湿润的指头很容易在纸窗上钻开一个小小的孔洞,花月在一旁看着他的举动,捂着脸,双颊滚烫,眼泛春光。
裴云舒弯腰,凑近那个小孔,屏息往外看去。
只见模模糊糊间,窗外有两个人影跳着闪过,再细看时,才看出是四条狐狸,两两叠在一起,一狐踩在一狐肩上,上方的狐狸手拿锣鼓唢呐,奏乐声就从它们这里传出。

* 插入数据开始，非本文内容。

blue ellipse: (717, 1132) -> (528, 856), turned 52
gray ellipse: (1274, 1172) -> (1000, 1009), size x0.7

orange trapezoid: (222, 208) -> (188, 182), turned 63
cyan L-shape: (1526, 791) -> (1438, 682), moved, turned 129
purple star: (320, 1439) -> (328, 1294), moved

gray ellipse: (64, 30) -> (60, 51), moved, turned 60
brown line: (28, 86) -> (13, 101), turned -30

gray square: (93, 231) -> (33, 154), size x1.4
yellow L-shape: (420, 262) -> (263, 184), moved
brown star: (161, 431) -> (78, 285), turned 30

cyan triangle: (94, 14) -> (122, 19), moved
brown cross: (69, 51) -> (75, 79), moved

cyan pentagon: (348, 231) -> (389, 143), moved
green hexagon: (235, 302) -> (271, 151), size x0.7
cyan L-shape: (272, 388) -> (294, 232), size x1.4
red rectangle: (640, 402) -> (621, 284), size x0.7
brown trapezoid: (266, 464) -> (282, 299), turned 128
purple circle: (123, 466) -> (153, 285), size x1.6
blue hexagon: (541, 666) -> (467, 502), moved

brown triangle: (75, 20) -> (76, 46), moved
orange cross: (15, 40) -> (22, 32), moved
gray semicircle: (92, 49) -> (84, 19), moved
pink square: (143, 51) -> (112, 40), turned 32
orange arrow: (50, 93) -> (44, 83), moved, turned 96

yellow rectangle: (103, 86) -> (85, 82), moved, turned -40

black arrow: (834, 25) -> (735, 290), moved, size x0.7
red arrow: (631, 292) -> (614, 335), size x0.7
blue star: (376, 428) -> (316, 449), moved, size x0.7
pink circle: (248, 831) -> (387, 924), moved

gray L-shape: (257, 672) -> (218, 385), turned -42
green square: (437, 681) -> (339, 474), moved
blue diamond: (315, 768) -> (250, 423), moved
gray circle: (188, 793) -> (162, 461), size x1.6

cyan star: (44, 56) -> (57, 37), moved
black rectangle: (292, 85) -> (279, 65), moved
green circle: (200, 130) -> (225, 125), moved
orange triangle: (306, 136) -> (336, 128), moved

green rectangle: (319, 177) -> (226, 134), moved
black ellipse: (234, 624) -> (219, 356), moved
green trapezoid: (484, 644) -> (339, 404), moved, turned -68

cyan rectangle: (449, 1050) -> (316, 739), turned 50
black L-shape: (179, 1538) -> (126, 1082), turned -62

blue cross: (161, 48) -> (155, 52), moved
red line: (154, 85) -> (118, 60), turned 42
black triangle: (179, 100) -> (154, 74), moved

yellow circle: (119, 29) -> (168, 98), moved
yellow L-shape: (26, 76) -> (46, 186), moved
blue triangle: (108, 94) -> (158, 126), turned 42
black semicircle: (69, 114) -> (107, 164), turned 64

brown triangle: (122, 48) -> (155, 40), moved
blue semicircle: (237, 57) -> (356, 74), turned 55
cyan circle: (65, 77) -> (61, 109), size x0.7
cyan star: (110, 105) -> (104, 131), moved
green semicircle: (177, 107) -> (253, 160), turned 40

浓的滴水的白雾弥漫在空气中,虽是一片热闹,但场面却又无比寂静。
裴云舒正要将这个孔洞撕得更大时,离窗口最近的一只狐狸,忽而转过头和他对视。
眼珠发黄,瞳孔皆暗而无光,空空洞洞仿佛死皮囊。
裴云舒呼吸一滞,那只狐狸突然咧开了笑,吹起一道高昂的唢呐声。
一切乐声都停止,只有这一声唢呐不断响起。
前前后后的狐狸一起开了口,出着人声。
“前方开道,狐狸娶妻,眉如远黛,芙蓉不及美人妆。”
裴云舒手脚冰凉地坐了回去,花月凑近,拿着帕子捂住了裴云舒的耳朵。
香帕堵不住声响,裴云舒抬头看他。
唇色苍白,额前冷汗沾着发丝,这一眼着实秋水春波,偏又透着几分可怜兮兮,如此诡异狭小的花轿中,花月却觉得这红光映在裴云舒身上,也变得讨人喜欢起来。
狐狸害羞的收回手,香帕在手中拉扯,一副俊俏多情的长相,却做起了小女儿姿态,“美人,你可还好?”